What exactly is groundwater? As precipitation hits the ground, gravity pulls it down through the soil. How fast water travels through the soil depends on the soil itself. Because sandy soils are permeable, water travels quickly, but clay soils do not allow water to move very fast.
As water travels through the soil, it passes through the zone of aeration. This region may be moist at times, but the pores are only partly filled with water. As the water continues down through the soil or rock, it eventually reaches a zone where all the interconnected openings are filled with waterthe saturated zone. The top of the saturated zone is called the water table. Water in this zone supplies wells and springs.
Not all soils allow water to flow freely. Soils and rocks that contain a considerable number of openings are porous; however, not all porous materials allow water to flow through. For example, Swiss cheese has many holes, but they are not connected. Materials that allow water to move through the pores are permeable.
An aquifer is a rock or soil unit sufficiently porous and permeable to yield water in usable quantities to a well or spring. Some aquifers are confined by layers of soil or rock that do not allow water to flow through freely. These are referred to as confined aquifers. Aquifers that are not confined are commonly known as water table aquifers.

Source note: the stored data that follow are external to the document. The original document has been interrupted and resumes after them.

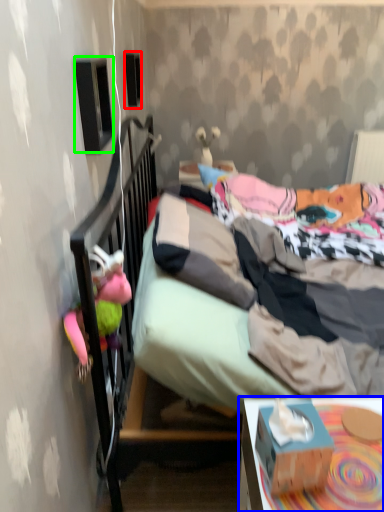 Question: Which object is the farthest from loudspeaker (highlighted by a red box)? Choose among these: desk (highlighted by a blue box) or loudspeaker (highlighted by a green box).

Choices:
 (A) desk
 (B) loudspeaker

Answer: (A) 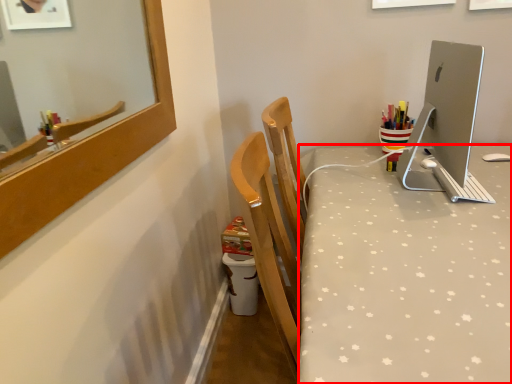 Question: Considering the relative positions of desk (annotated by the red box) and desktop computer in the image provided, where is desk (annotated by the red box) located with respect to the staircase?

Choices:
 (A) left
 (B) right

Answer: (B) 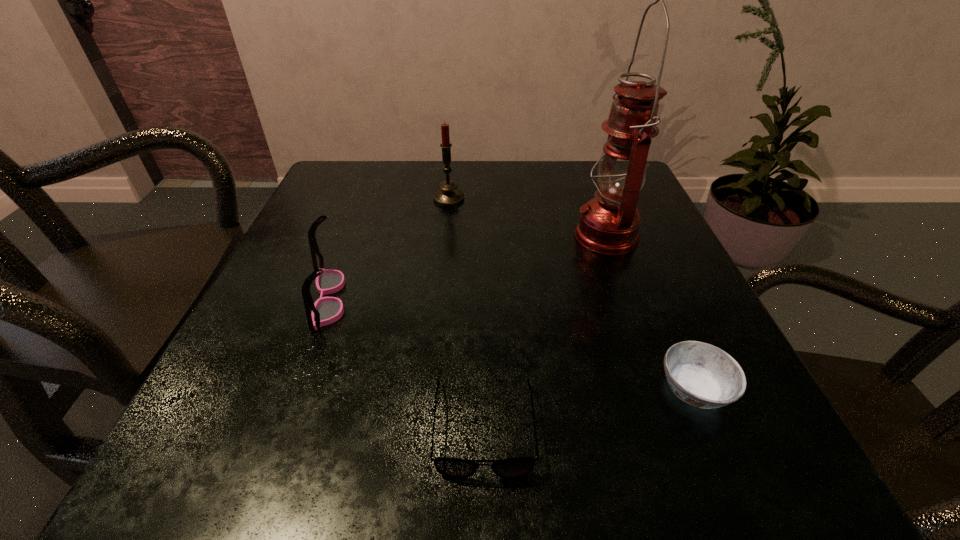 This screenshot has height=540, width=960. Identify the location of vacant space that is in between the ashtray and the oil lamp. (650, 313).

Aquifers represent major fresh water resources throughout the country. They can cover extremely large or very small areas. The Ogallala aquifer, the largest in the United States, extends from South Dakota to the central plains of Texas. Kentucky does not have any large aquifers.
Surface areas that allow water to percolate into an aquifer are called recharge areas. Gravity is commonly the driving force for moving water through an aquifer. Ponds, creeks, streams, and rivers normally act as discharge areas for groundwater flow. Groundwater constantly encounters resistance to flow from the surrounding materials (soil and rocks). As a result, groundwater's movement is slower and somewhat different from surface water. These differences are important because pollutants travel and disperse more slowly in groundwater.
Groundwater moves slowly, only a few feet per year in some cases. Its movement is affected by the land's topography and geology. Topography is the contour of the surface land. Groundwater tends to follow the land's contour unless it encounters barriers such as impermeable layers of rock. For example, groundwater will move toward the bottom of a hill. Anything entering the groundwater on the top of a hill will generally find its way down to the bottom; therefore, it is important to locate a septic tank away from, and at a lower point than, a well.
The geology of underground sediment and rock also influences the movement of groundwater. Groundwater can travel quickly in porous and permeable material, particularly if the rock has large cracks and fissures. For example, water travels quickly through underground rivers and streams in the karst limestone areas of central Kentucky. However, in most cases, the movement of groundwater is very slow. Slow moving contaminants in groundwater travel in plumes that may take weeks, months, or even years to dissipate. By the time a plume reaches a well site, it may be difficult to tell where it came from, when it was released into the groundwater, and how long it will affect the well site.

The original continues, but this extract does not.